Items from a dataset
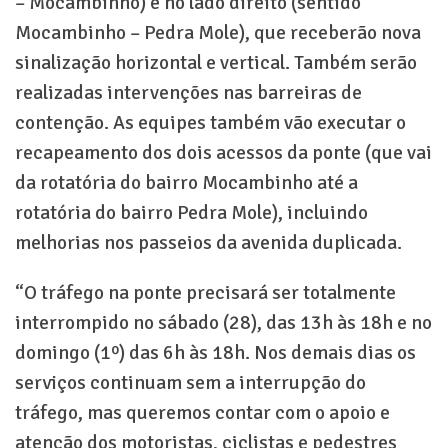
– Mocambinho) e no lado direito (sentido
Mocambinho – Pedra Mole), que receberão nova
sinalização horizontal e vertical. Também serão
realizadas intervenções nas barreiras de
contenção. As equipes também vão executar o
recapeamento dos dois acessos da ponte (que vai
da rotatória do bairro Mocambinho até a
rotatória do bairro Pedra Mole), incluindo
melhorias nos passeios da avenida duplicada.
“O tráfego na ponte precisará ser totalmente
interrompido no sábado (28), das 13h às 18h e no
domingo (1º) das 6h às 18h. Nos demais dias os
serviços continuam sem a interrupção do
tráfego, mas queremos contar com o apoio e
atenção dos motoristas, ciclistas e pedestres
* * *
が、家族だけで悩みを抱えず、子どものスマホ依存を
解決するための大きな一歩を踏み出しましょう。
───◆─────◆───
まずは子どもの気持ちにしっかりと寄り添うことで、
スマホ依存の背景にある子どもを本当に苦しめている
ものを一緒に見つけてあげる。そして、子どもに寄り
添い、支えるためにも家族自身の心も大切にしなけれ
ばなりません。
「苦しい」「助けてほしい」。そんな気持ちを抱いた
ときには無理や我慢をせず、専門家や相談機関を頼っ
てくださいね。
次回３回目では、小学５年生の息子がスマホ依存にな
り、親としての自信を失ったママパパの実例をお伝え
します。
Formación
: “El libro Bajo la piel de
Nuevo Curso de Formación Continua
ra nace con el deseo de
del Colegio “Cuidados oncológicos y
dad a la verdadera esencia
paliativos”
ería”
--
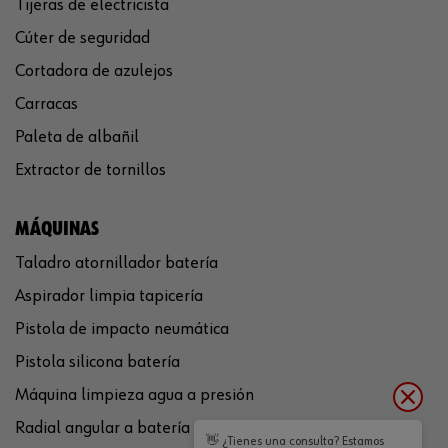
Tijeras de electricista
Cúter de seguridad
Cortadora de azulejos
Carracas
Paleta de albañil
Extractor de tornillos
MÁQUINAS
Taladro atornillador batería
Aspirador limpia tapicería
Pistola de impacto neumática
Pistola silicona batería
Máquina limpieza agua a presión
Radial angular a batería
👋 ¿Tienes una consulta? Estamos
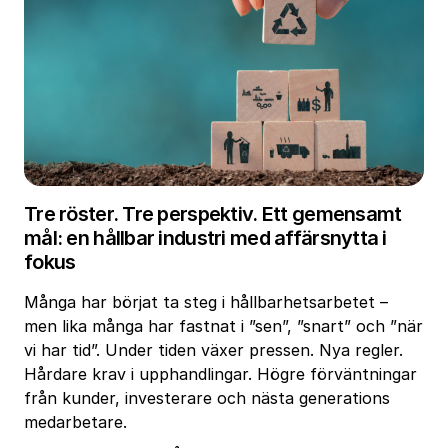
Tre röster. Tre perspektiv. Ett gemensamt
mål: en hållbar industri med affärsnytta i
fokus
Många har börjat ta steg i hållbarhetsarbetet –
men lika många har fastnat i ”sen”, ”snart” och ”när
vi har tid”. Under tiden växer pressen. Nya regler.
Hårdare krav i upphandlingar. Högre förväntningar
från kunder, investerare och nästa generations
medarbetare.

- Instructions to follow
Above are the records. Copy the lines beginning at the one that has "lado direito (sentido" and ending with the one that has "atenção dos motoristas, ciclistas e pedestres", unchanged.

- Exercise response
– Mocambinho) e no lado direito (sentido
Mocambinho – Pedra Mole), que receberão nova
sinalização horizontal e vertical. Também serão
realizadas intervenções nas barreiras de
contenção. As equipes também vão executar o
recapeamento dos dois acessos da ponte (que vai
da rotatória do bairro Mocambinho até a
rotatória do bairro Pedra Mole), incluindo
melhorias nos passeios da avenida duplicada.
“O tráfego na ponte precisará ser totalmente
interrompido no sábado (28), das 13h às 18h e no
domingo (1º) das 6h às 18h. Nos demais dias os
serviços continuam sem a interrupção do
tráfego, mas queremos contar com o apoio e
atenção dos motoristas, ciclistas e pedestres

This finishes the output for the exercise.